**What you have to do:** Every entry below needs to be printed again exactly, with its pictures left out.

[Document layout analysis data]
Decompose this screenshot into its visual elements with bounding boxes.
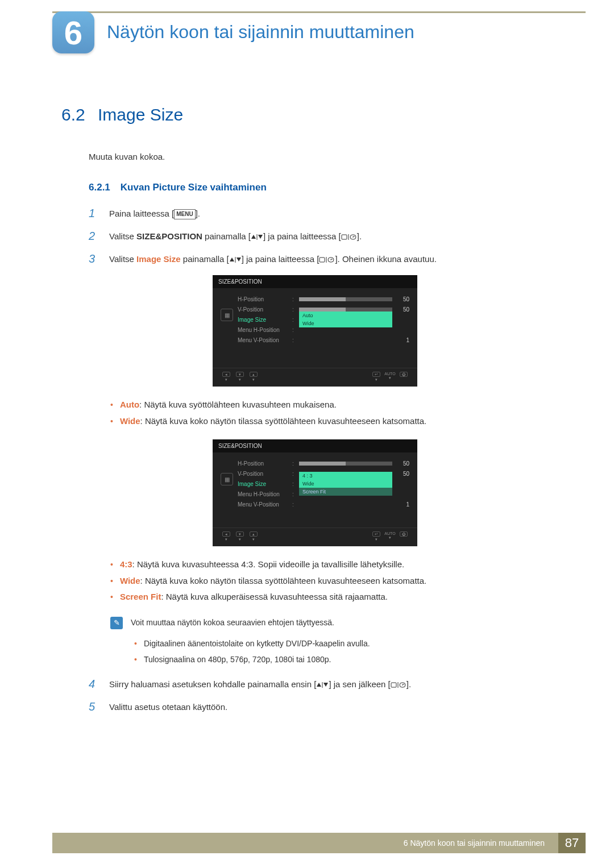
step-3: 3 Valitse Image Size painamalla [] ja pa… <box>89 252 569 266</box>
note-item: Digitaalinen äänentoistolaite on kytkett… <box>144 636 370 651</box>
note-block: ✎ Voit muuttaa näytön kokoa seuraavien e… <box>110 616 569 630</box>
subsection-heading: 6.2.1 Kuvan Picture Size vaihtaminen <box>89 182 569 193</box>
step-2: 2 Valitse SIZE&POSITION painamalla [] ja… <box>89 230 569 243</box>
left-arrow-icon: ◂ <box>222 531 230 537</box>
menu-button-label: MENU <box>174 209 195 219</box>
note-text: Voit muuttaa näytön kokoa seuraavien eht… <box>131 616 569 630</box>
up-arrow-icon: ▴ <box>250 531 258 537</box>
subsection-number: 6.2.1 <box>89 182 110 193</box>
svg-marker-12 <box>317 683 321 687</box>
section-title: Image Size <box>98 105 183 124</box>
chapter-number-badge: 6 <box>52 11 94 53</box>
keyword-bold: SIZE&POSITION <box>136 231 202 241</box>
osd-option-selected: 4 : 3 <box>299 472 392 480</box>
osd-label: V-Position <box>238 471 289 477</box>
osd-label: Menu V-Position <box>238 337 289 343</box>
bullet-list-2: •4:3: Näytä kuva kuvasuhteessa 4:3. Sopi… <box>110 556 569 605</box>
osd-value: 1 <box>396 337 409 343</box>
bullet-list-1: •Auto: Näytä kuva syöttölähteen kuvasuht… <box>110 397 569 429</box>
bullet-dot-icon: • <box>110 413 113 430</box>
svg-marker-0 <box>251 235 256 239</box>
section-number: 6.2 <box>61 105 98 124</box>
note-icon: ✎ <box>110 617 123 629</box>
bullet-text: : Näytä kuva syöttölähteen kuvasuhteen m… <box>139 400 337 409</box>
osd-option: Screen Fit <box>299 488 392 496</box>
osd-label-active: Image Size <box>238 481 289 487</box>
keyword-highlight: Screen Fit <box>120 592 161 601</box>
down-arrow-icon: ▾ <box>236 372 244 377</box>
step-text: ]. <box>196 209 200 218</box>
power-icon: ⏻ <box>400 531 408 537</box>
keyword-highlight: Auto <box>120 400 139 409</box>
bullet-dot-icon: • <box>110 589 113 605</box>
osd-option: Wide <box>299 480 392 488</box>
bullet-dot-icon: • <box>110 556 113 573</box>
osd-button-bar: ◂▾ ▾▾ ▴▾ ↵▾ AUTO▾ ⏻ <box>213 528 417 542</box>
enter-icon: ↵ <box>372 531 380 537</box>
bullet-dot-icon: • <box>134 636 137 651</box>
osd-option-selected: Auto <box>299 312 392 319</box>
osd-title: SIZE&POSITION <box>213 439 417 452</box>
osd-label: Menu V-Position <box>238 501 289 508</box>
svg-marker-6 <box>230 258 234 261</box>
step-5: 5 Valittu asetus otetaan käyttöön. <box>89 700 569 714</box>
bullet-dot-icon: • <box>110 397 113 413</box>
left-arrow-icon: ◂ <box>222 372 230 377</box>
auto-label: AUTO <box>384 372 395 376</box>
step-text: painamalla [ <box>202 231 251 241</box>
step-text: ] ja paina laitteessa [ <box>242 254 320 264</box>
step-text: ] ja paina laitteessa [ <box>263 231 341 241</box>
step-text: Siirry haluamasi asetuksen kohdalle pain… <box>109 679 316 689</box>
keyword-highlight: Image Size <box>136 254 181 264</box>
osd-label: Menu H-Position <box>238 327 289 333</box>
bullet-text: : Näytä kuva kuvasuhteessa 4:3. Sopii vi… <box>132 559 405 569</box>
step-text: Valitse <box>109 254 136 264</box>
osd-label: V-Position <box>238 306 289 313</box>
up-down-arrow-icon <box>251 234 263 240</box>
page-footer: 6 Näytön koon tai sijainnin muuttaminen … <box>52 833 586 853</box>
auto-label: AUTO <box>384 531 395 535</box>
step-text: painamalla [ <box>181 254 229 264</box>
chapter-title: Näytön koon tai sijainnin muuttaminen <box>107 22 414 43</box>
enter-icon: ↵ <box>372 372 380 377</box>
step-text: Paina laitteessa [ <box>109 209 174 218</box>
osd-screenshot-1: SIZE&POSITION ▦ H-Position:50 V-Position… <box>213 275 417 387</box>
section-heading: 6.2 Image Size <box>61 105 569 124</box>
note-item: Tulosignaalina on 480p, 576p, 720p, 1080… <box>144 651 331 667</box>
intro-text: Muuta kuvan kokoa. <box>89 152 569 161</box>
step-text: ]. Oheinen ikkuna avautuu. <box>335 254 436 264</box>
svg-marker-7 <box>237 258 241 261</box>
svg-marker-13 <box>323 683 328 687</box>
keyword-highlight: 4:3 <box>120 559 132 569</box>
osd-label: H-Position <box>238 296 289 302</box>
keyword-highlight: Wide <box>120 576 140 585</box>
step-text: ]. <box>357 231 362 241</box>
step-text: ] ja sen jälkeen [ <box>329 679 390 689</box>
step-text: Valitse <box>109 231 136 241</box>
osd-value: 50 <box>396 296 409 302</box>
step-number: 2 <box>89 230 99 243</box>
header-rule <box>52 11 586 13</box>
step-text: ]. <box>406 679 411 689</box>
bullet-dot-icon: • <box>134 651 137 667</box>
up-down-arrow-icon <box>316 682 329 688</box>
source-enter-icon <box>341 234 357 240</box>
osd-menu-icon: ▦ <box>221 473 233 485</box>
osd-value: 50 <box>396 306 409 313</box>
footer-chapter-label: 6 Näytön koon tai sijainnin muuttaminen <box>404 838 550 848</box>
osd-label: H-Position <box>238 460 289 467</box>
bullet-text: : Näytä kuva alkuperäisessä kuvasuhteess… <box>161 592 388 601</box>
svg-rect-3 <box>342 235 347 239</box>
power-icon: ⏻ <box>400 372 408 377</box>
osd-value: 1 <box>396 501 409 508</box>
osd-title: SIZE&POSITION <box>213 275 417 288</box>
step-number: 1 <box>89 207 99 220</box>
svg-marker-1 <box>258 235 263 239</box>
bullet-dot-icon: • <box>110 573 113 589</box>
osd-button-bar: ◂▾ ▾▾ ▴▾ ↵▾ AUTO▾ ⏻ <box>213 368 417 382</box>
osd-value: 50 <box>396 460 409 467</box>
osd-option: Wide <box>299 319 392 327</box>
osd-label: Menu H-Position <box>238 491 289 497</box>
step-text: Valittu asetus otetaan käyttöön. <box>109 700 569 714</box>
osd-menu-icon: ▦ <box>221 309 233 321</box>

**Answer to the exercise:**
Decompose this screenshot into its visual elements with bounding boxes.
step-3: 3 Valitse Image Size painamalla [] ja pa… <box>89 252 569 266</box>
note-item: Digitaalinen äänentoistolaite on kytkett… <box>144 636 370 651</box>
note-block: ✎ Voit muuttaa näytön kokoa seuraavien e… <box>110 616 569 630</box>
subsection-heading: 6.2.1 Kuvan Picture Size vaihtaminen <box>89 182 569 193</box>
step-2: 2 Valitse SIZE&POSITION painamalla [] ja… <box>89 230 569 243</box>
left-arrow-icon: ◂ <box>222 531 230 537</box>
menu-button-label: MENU <box>174 209 195 219</box>
note-text: Voit muuttaa näytön kokoa seuraavien eht… <box>131 616 569 630</box>
up-arrow-icon: ▴ <box>250 531 258 537</box>
subsection-number: 6.2.1 <box>89 182 110 193</box>
svg-marker-12 <box>317 683 321 687</box>
section-title: Image Size <box>98 105 183 124</box>
chapter-number-badge: 6 <box>52 11 94 53</box>
keyword-bold: SIZE&POSITION <box>136 231 202 241</box>
osd-option-selected: 4 : 3 <box>299 472 392 480</box>
osd-label: V-Position <box>238 471 289 477</box>
osd-label: Menu V-Position <box>238 337 289 343</box>
bullet-list-2: •4:3: Näytä kuva kuvasuhteessa 4:3. Sopi… <box>110 556 569 605</box>
osd-value: 1 <box>396 337 409 343</box>
bullet-list-1: •Auto: Näytä kuva syöttölähteen kuvasuht… <box>110 397 569 429</box>
bullet-dot-icon: • <box>110 413 113 430</box>
svg-marker-0 <box>251 235 256 239</box>
section-number: 6.2 <box>61 105 98 124</box>
note-icon: ✎ <box>110 617 123 629</box>
bullet-text: : Näytä kuva syöttölähteen kuvasuhteen m… <box>139 400 337 409</box>
osd-option: Screen Fit <box>299 488 392 496</box>
osd-label-active: Image Size <box>238 481 289 487</box>
keyword-highlight: Screen Fit <box>120 592 161 601</box>
down-arrow-icon: ▾ <box>236 372 244 377</box>
step-text: ]. <box>196 209 200 218</box>
power-icon: ⏻ <box>400 531 408 537</box>
keyword-highlight: Auto <box>120 400 139 409</box>
bullet-dot-icon: • <box>110 589 113 605</box>
osd-option: Wide <box>299 480 392 488</box>
bullet-dot-icon: • <box>110 556 113 573</box>
osd-button-bar: ◂▾ ▾▾ ▴▾ ↵▾ AUTO▾ ⏻ <box>213 528 417 542</box>
enter-icon: ↵ <box>372 531 380 537</box>
bullet-dot-icon: • <box>134 636 137 651</box>
osd-option-selected: Auto <box>299 312 392 319</box>
osd-title: SIZE&POSITION <box>213 439 417 452</box>
osd-label: Menu V-Position <box>238 501 289 508</box>
svg-marker-6 <box>230 258 234 261</box>
step-5: 5 Valittu asetus otetaan käyttöön. <box>89 700 569 714</box>
bullet-dot-icon: • <box>110 397 113 413</box>
left-arrow-icon: ◂ <box>222 372 230 377</box>
auto-label: AUTO <box>384 372 395 376</box>
step-text: painamalla [ <box>202 231 251 241</box>
step-text: ] ja paina laitteessa [ <box>242 254 320 264</box>
step-text: ] ja paina laitteessa [ <box>263 231 341 241</box>
step-text: Siirry haluamasi asetuksen kohdalle pain… <box>109 679 316 689</box>
keyword-highlight: Image Size <box>136 254 181 264</box>
osd-label: Menu H-Position <box>238 327 289 333</box>
bullet-text: : Näytä kuva kuvasuhteessa 4:3. Sopii vi… <box>132 559 405 569</box>
step-text: Valitse <box>109 254 136 264</box>
osd-label: V-Position <box>238 306 289 313</box>
up-down-arrow-icon <box>251 234 263 240</box>
page-footer: 6 Näytön koon tai sijainnin muuttaminen … <box>52 833 586 853</box>
auto-label: AUTO <box>384 531 395 535</box>
step-text: painamalla [ <box>181 254 229 264</box>
chapter-title: Näytön koon tai sijainnin muuttaminen <box>107 22 414 43</box>
enter-icon: ↵ <box>372 372 380 377</box>
step-text: Paina laitteessa [ <box>109 209 174 218</box>
osd-screenshot-1: SIZE&POSITION ▦ H-Position:50 V-Position… <box>213 275 417 387</box>
section-heading: 6.2 Image Size <box>61 105 569 124</box>
note-item: Tulosignaalina on 480p, 576p, 720p, 1080… <box>144 651 331 667</box>
intro-text: Muuta kuvan kokoa. <box>89 152 569 161</box>
step-text: ]. Oheinen ikkuna avautuu. <box>335 254 436 264</box>
svg-marker-7 <box>237 258 241 261</box>
svg-marker-13 <box>323 683 328 687</box>
keyword-highlight: 4:3 <box>120 559 132 569</box>
osd-label: H-Position <box>238 296 289 302</box>
keyword-highlight: Wide <box>120 576 140 585</box>
step-text: ]. <box>357 231 362 241</box>
step-text: ] ja sen jälkeen [ <box>329 679 390 689</box>
step-text: Valitse <box>109 231 136 241</box>
osd-value: 50 <box>396 296 409 302</box>
step-number: 2 <box>89 230 99 243</box>
header-rule <box>52 11 586 13</box>
step-text: ]. <box>406 679 411 689</box>
bullet-dot-icon: • <box>134 651 137 667</box>
up-down-arrow-icon <box>316 682 329 688</box>
source-enter-icon <box>341 234 357 240</box>
osd-menu-icon: ▦ <box>221 473 233 485</box>
osd-value: 50 <box>396 306 409 313</box>
footer-chapter-label: 6 Näytön koon tai sijainnin muuttaminen <box>404 838 550 848</box>
osd-label: H-Position <box>238 460 289 467</box>
bullet-text: : Näytä kuva alkuperäisessä kuvasuhteess… <box>161 592 388 601</box>
svg-rect-3 <box>342 235 347 239</box>
power-icon: ⏻ <box>400 372 408 377</box>
osd-value: 1 <box>396 501 409 508</box>
osd-title: SIZE&POSITION <box>213 275 417 288</box>
step-number: 1 <box>89 207 99 220</box>
svg-marker-1 <box>258 235 263 239</box>
bullet-dot-icon: • <box>110 573 113 589</box>
osd-button-bar: ◂▾ ▾▾ ▴▾ ↵▾ AUTO▾ ⏻ <box>213 368 417 382</box>
osd-value: 50 <box>396 460 409 467</box>
osd-option: Wide <box>299 319 392 327</box>
osd-label: Menu H-Position <box>238 491 289 497</box>
step-text: Valittu asetus otetaan käyttöön. <box>109 700 569 714</box>
osd-menu-icon: ▦ <box>221 309 233 321</box>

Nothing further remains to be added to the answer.